I can also remember struggling with the challenge to overcome the vanity that every young postulant must overcome on their path to the priesthood as a seminarian at my field education site, The Church of the Epiphany in Washington, DC. I'm grateful for my fellow seminarian Eleanor Holland and for our mentor there, The Rev. Randolph Charles; grateful for for all that he and the flock that he felt called to serve - the homeless of downtown Washington - taught both of us.
After a first assignment as a new priest in the Diocese of Kentucky I regularly returned to the place that had become, because of those many transformational experiences, my spiritual home. I came back at every opportunity I could, attending yearly preaching conferences at the National Cathedral, one of them taught by the Rev. Francis Wade. In those first few years out of seminary I would apply for jobs as the rector at churches in the Diocese of Washington, not realizing how under-qualified I was!

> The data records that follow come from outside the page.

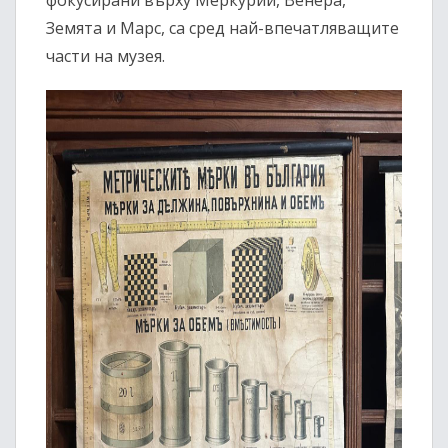
фокусирани върху Меркурий, Венера,
Земята и Марс, са сред най-впечатляващите
части на музея.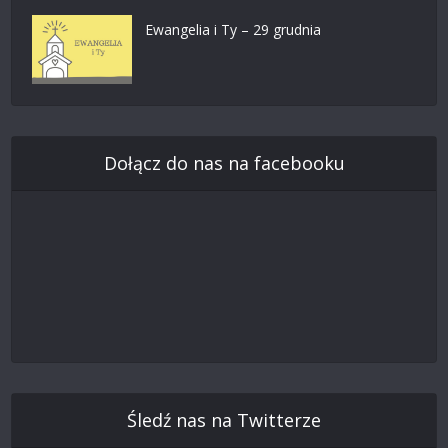
Ewangelia i Ty – 29 grudnia
Dołącz do nas na facebooku
Śledź nas na Twitterze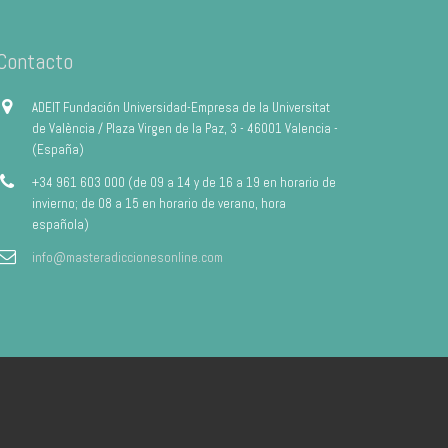
Contacto
ADEIT Fundación Universidad-Empresa de la Universitat
de València / Plaza Virgen de la Paz, 3 - 46001 Valencia -
(España)
+34 961 603 000 (de 09 a 14 y de 16 a 19 en horario de
invierno; de 08 a 15 en horario de verano, hora
española)
info@masteradiccionesonline.com
Aviso Legal
Política de privacidad
Política de Cookies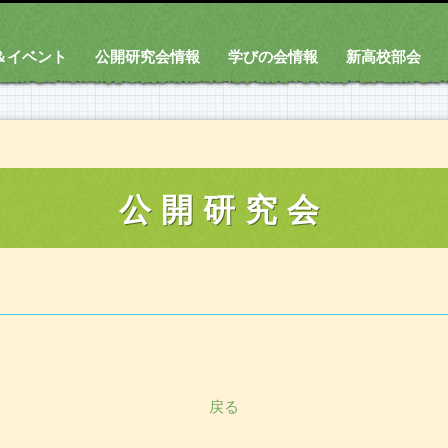
＆イベント
公開研究会情報
学びの会情報
新高校部会
公開研究会
戻る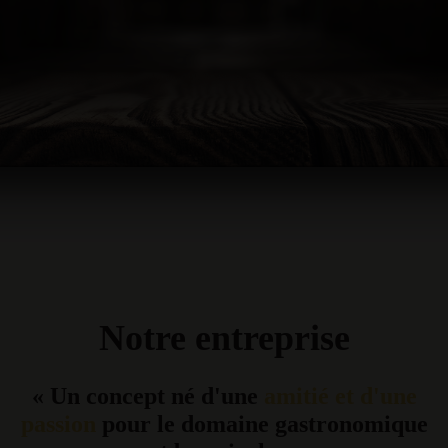
Notre entreprise
« Un concept né d'une
amitié et d'une
passion
pour le domaine gastronomique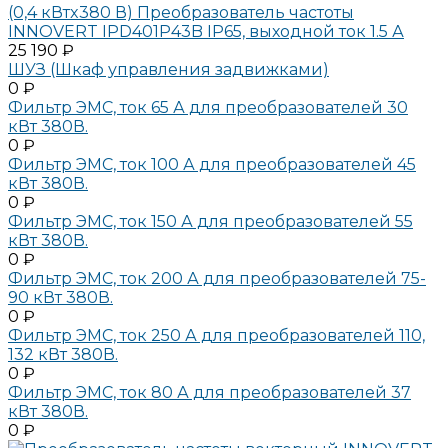
(0,4 кВтx380 В) Преобразователь частоты
INNOVERT IPD401P43B IP65, выходной ток 1.5 А
25 190 ₽
ШУЗ (Шкаф управления задвижками)
0 ₽
Фильтр ЭМС, ток 65 А для преобразователей 30
кВт 380В.
0 ₽
Фильтр ЭМС, ток 100 А для преобразователей 45
кВт 380В.
0 ₽
Фильтр ЭМС, ток 150 А для преобразователей 55
кВт 380В.
0 ₽
Фильтр ЭМС, ток 200 А для преобразователей 75-
90 кВт 380В.
0 ₽
Фильтр ЭМС, ток 250 А для преобразователей 110,
132 кВт 380В.
0 ₽
Фильтр ЭМС, ток 80 А для преобразователей 37
кВт 380В.
0 ₽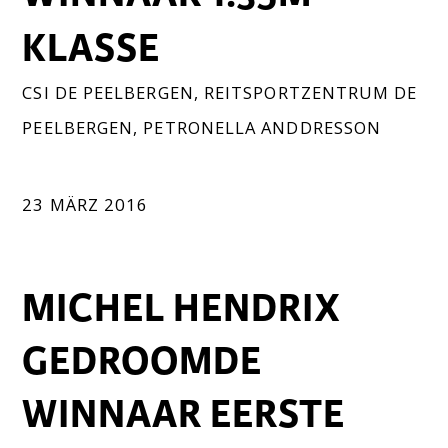
KLASSE
CSI DE PEELBERGEN
,
REITSPORTZENTRUM DE
PEELBERGEN
,
PETRONELLA ANDDRESSON
23 MÄRZ 2016
MICHEL HENDRIX
GEDROOMDE
WINNAAR EERSTE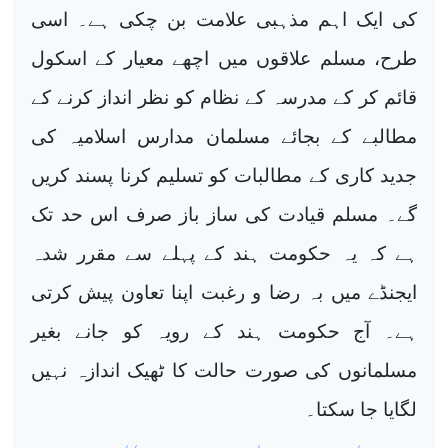
کی ایک اہم مذہبی علامت بن چکی ہے۔ اسی
طرح، مسلم علاقوں میں اچھے معیار کے اسکول
قائم کر کے مدرسہ کے نظام کو نظر انداز کرنے کے
مطالبے کے بجائے مسلمان مدارس اسلامیہ کی
جدید کاری کے مطالبات کو تسلیم کرنا پسند کریں
گے۔ مسلم قیادت کی ساز باز صرف اس حد تک
ہے کہ یہ حکومت ہند کے پہلے سے مقرر شدہ
ایجنڈے میں بہ رضا و رغبت اپنا تعاون پیش کرتی
ہے۔ آج حکومت ہند کے رویہ کو جانے بغیر
مسلمانوں کی صورت حالت کا ٹھیک اندازہ نہیں
لگایا جا سکتا۔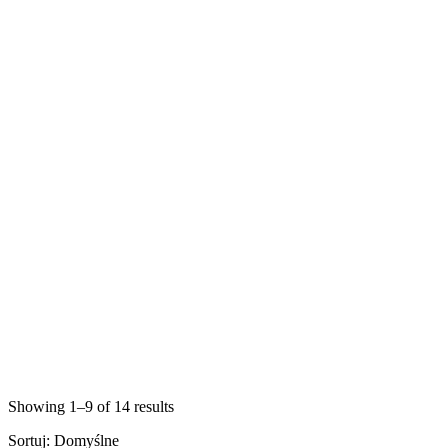
Showing 1–9 of 14 results
Sortuj:
Domyślne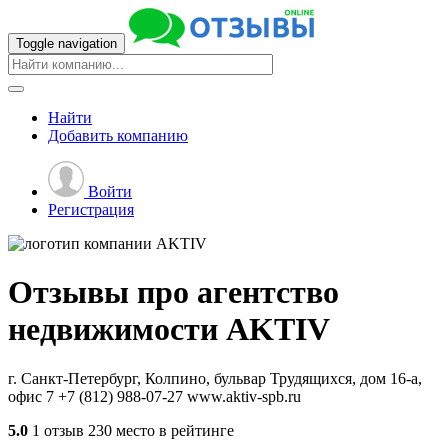
Toggle navigation
Найти
Добавить
компанию
Войти
Регистрация
Отзывы про агентство
недвижимости
AKTIV
г. Санкт-Петербург, Колпино, бульвар Трудящихся, дом 16-а,
офис 7
+7 (812) 988-07-27
www.aktiv-spb.ru
5.0
1 отзыв
230 место в рейтинге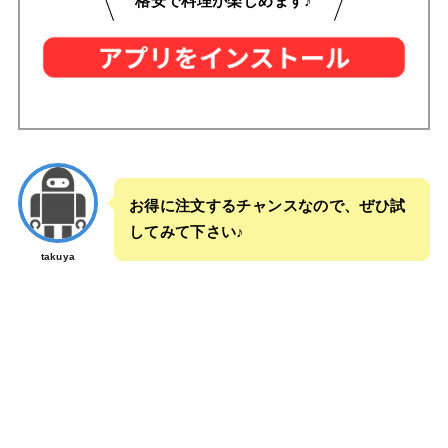
格安で料理が楽しめます♪
お得に注文するチャンスなので、ぜひ試
してみて下さい♪
takuya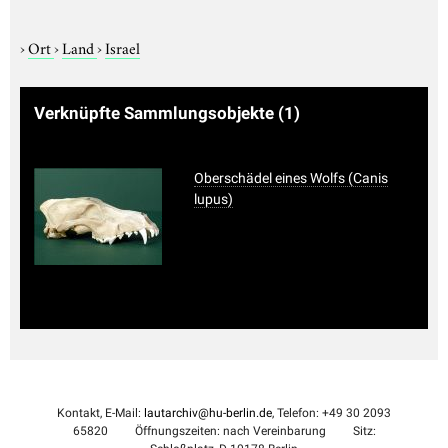
›
Ort
›
Land
›
Israel
Verknüpfte Sammlungsobjekte
(1)
Oberschädel eines Wolfs (Canis
lupus)
Kontakt, E-Mail:
lautarchiv@hu-berlin.de
, Telefon: +49 30 2093
65820
Öffnungszeiten: nach Vereinbarung
Sitz: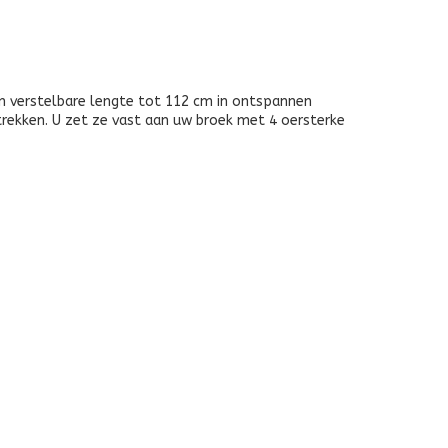
en verstelbare lengte tot 112 cm in ontspannen
trekken. U zet ze vast aan uw broek met 4 oersterke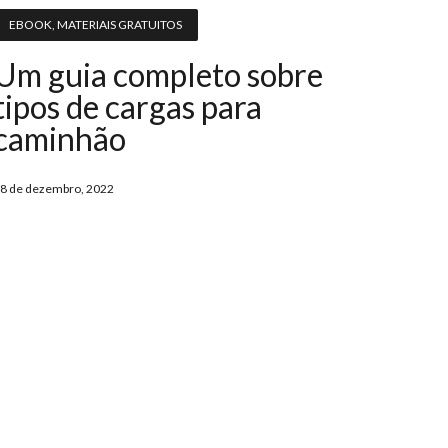
EBOOK
,
MATERIAIS GRATUITOS
Um guia completo sobre
tipos de cargas para
caminhão
8 de dezembro, 2022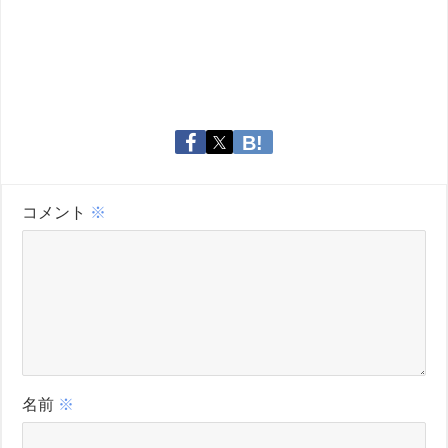
コメント
※
名前
※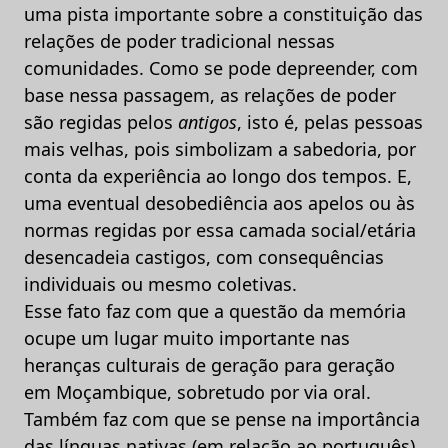
uma pista importante sobre a constituição das
relações de poder tradicional nessas
comunidades. Como se pode depreender, com
base nessa passagem, as relações de poder
são regidas pelos
antigos
, isto é, pelas pessoas
mais velhas, pois simbolizam a sabedoria, por
conta da experiência ao longo dos tempos. E,
uma eventual desobediência aos apelos ou às
normas regidas por essa camada social/etária
desencadeia castigos, com consequências
individuais ou mesmo coletivas.
Esse fato faz com que a questão da memória
ocupe um lugar muito importante nas
heranças culturais de geração para geração
em Moçambique, sobretudo por via oral.
Também faz com que se pense na importância
das línguas nativas (em relação ao português)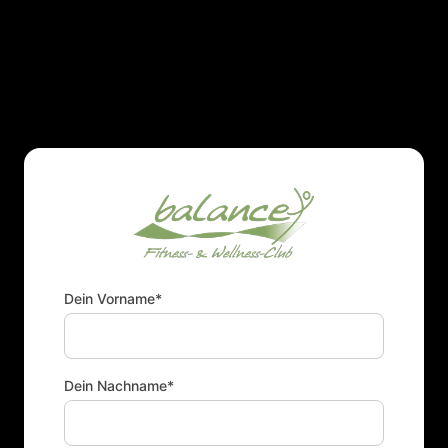
Dein Vorname*
Dein Nachname*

All of this is a way of me sharing with the members of St. Alban's about what a profoundly emotional experience it was when during yesterdays church services, and totally by surprise, Emily Griffin and I were presented with gifts from the parish in recognition for our work as priests at St. Alban's parish. I wept during the service and continued to do so throughout the day. I wept during the Oscars when every time one of those little golden statues was awarded I felt like I had won one of my own. But mine had come from the church not from (with all due respect) La La Land.
For those who weren't in attendance at yesterday's services and for those who read these Daily Cups from afar, a new Altar Missal for St. Alban's was presented in recognition of Emily's work and a new Gospel Book for mine. As a lover of Holy Scripture and as one of my greatest privileges as a priest is to read the Gospel during church, to have my name inscribed in that book in particular is almost more than I can bear.
When pondering this post for today I struggled a bit with the fact that it might seem self-indulgent. But not writing it would be the equivalent of winning an Oscar and then sitting in my seat looking smug. I feel blessed more so than deserving. I am honored and I am humbled. I am profoundly grateful to the parishioners who served on my discernment committee at St. Francis in the Fields those many years ago, for the students who struggled along with me in seminary, for my many teachers and mentors in the faith, and for the people of St. Alban's. This feels like a sort of culmination and makes me think I ought to be careful crossing the street.
Thank you, people of St. Alban's, and know this: What you gave Emily and I yesterday was such a gift, and, while I won't speak for Emily, my hunch is it that these gifts will make each of us, in our own way, better priests.